### DATASET EXTRACT

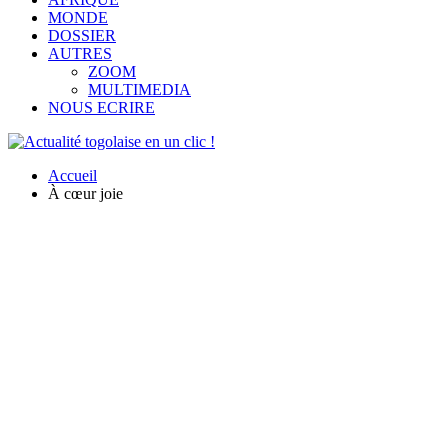
MONDE
DOSSIER
AUTRES
ZOOM
MULTIMEDIA
NOUS ECRIRE
Accueil
À cœur joie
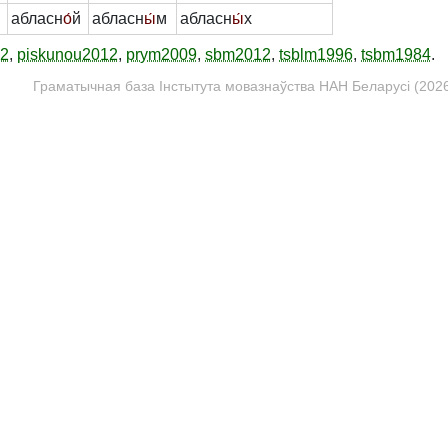
абласн
о́
й
абласн
ы́
м
абласн
ы́
х
12
,
piskunou2012
,
prym2009
,
sbm2012
,
tsblm1996
,
tsbm1984
.
Граматычная база Інстытута мовазнаўства НАН Беларусі (2026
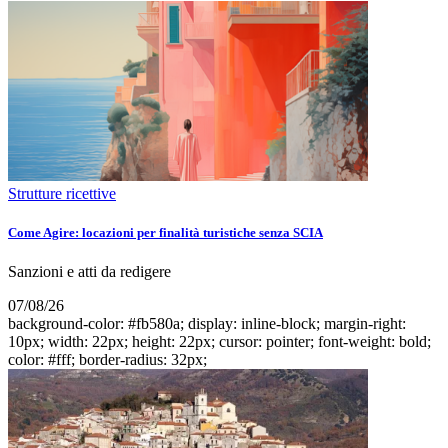
Strutture ricettive
Come Agire: locazioni per finalità turistiche senza SCIA
Sanzioni e atti da redigere
07/08/26
background-color: #fb580a; display: inline-block; margin-right:
10px; width: 22px; height: 22px; cursor: pointer; font-weight: bold;
color: #fff; border-radius: 32px;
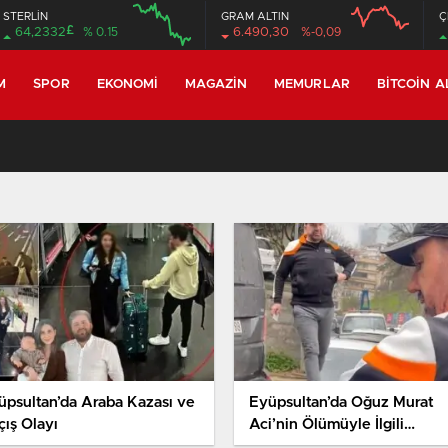
STERLİN
GRAM ALTIN
Ç
£
64,2332
% 0.15
6.490,30
%-0,09
M
SPOR
EKONOMI
MAGAZIN
MEMURLAR
BITCOIN A
üpsultan’da Araba Kazası ve
Eyüpsultan’da Oğuz Murat
çış Olayı
Aci’nin Ölümüyle İlgili
Gelişmeler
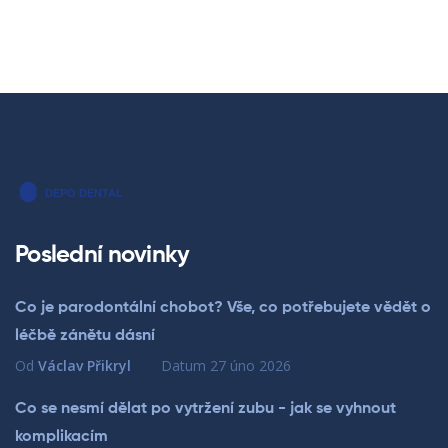
Poslední novinky
Co je parodontální chobot? Vše, co potřebujete vědět o
léčbě zánětu dásní
Od
Václav Přikryl
Datum
27 úno 2026
Co se nesmí dělat po vytržení zubu - jak se vyhnout
komplikacím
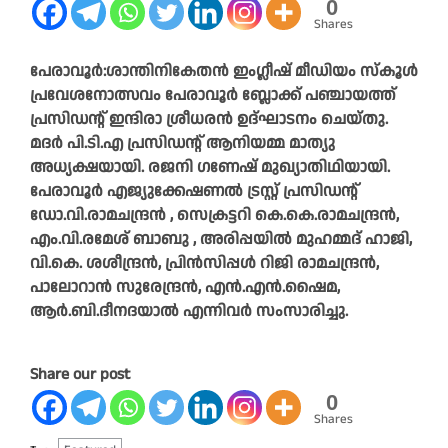
0
Shares
പേരാവൂർ:ശാന്തിനികേതൻ ഇംഗ്ലീഷ് മീഡിയം സ്‌കൂൾ
പ്രവേശനോത്സവം പേരാവൂർ ബ്ലോക്ക് പഞ്ചായത്ത്
പ്രസിഡന്റ് ഇന്ദിരാ ശ്രീധരൻ ഉദ്ഘാടനം ചെയ്തു.
മദർ പി.ടി.എ പ്രസിഡന്റ് ആനിയമ്മ മാത്യു
അധ്യക്ഷയായി. രജനി ഗണേഷ് മുഖ്യാതിഥിയായി.
പേരാവൂർ എജ്യുക്കേഷണൽ ട്രസ്റ്റ് പ്രസിഡന്റ്
ഡോ.വി.രാമചന്ദ്രൻ , സെക്രട്ടറി കെ.കെ.രാമചന്ദ്രൻ,
എം.വി.രമേശ് ബാബു , അരിപ്പയിൽ മുഹമ്മദ് ഹാജി,
വി.കെ. ശശീന്ദ്രൻ, പ്രിൻസിപ്പൾ റിജി രാമചന്ദ്രൻ,
പാലോറാൻ സുരേന്ദ്രൻ, എൻ.എൻ.ഷൈമ,
ആർ.ബി.ദീനദയാൽ എന്നിവർ സംസാരിച്ചു.
Share our post
0
Shares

### ASSIGNMENT
Make an exact copy of every entry above, but keep the pictures out of it.

### ANSWER AREA
MONDE
DOSSIER
AUTRES
ZOOM
MULTIMEDIA
NOUS ECRIRE
Accueil
À cœur joie
абласн
о́
й
абласн
ы́
м
абласн
ы́
х
12
,
piskunou2012
,
prym2009
,
sbm2012
,
tsblm1996
,
tsbm1984
.
Граматычная база Інстытута мовазнаўства НАН Беларусі (2026
Strutture ricettive
Come Agire: locazioni per finalità turistiche senza SCIA
Sanzioni e atti da redigere
07/08/26
background-color: #fb580a; display: inline-block; margin-right:
10px; width: 22px; height: 22px; cursor: pointer; font-weight: bold;
color: #fff; border-radius: 32px;
STERLİN
GRAM ALTIN
Ç
£
64,2332
% 0.15
6.490,30
%-0,09
M
SPOR
EKONOMI
MAGAZIN
MEMURLAR
BITCOIN A
üpsultan’da Araba Kazası ve
Eyüpsultan’da Oğuz Murat
çış Olayı
Aci’nin Ölümüyle İlgili
Gelişmeler
Poslední novinky
Co je parodontální chobot? Vše, co potřebujete vědět o
léčbě zánětu dásní
Od
Václav Přikryl
Datum
27 úno 2026
Co se nesmí dělat po vytržení zubu - jak se vyhnout
komplikacím
0
Shares
പേരാവൂർ:ശാന്തിനികേതൻ ഇംഗ്ലീഷ് മീഡിയം സ്‌കൂൾ
പ്രവേശനോത്സവം പേരാവൂർ ബ്ലോക്ക് പഞ്ചായത്ത്
പ്രസിഡന്റ് ഇന്ദിരാ ശ്രീധരൻ ഉദ്ഘാടനം ചെയ്തു.
മദർ പി.ടി.എ പ്രസിഡന്റ് ആനിയമ്മ മാത്യു
അധ്യക്ഷയായി. രജനി ഗണേഷ് മുഖ്യാതിഥിയായി.
പേരാവൂർ എജ്യുക്കേഷണൽ ട്രസ്റ്റ് പ്രസിഡന്റ്
ഡോ.വി.രാമചന്ദ്രൻ , സെക്രട്ടറി കെ.കെ.രാമചന്ദ്രൻ,
എം.വി.രമേശ് ബാബു , അരിപ്പയിൽ മുഹമ്മദ് ഹാജി,
വി.കെ. ശശീന്ദ്രൻ, പ്രിൻസിപ്പൾ റിജി രാമചന്ദ്രൻ,
പാലോറാൻ സുരേന്ദ്രൻ, എൻ.എൻ.ഷൈമ,
ആർ.ബി.ദീനദയാൽ എന്നിവർ സംസാരിച്ചു.
Share our post
0
Shares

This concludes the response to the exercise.